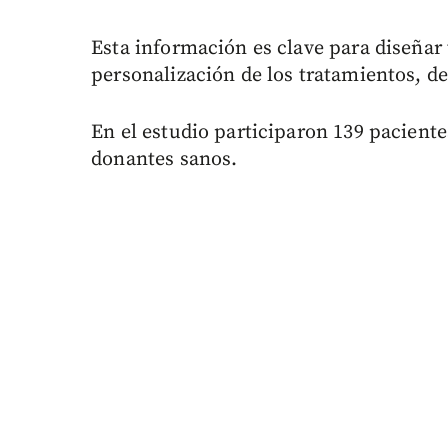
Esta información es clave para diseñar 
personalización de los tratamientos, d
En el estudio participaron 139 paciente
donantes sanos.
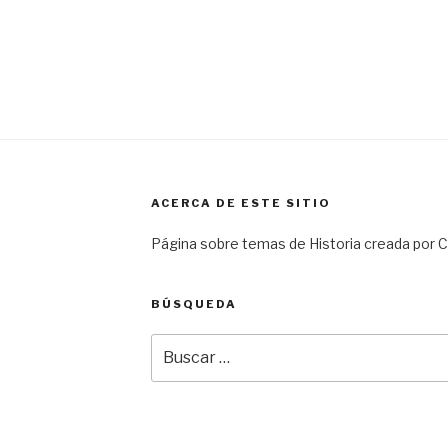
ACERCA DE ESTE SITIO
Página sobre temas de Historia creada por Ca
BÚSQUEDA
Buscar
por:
--- --- ---
• _What is needed_
With the images left out, set down each record exactly as it appears.

• _Written response_
Esta información es clave para diseñar 
personalización de los tratamientos, d
En el estudio participaron 139 paciente
donantes sanos.
ACERCA DE ESTE SITIO
Página sobre temas de Historia creada por Ca
BÚSQUEDA
Buscar
por:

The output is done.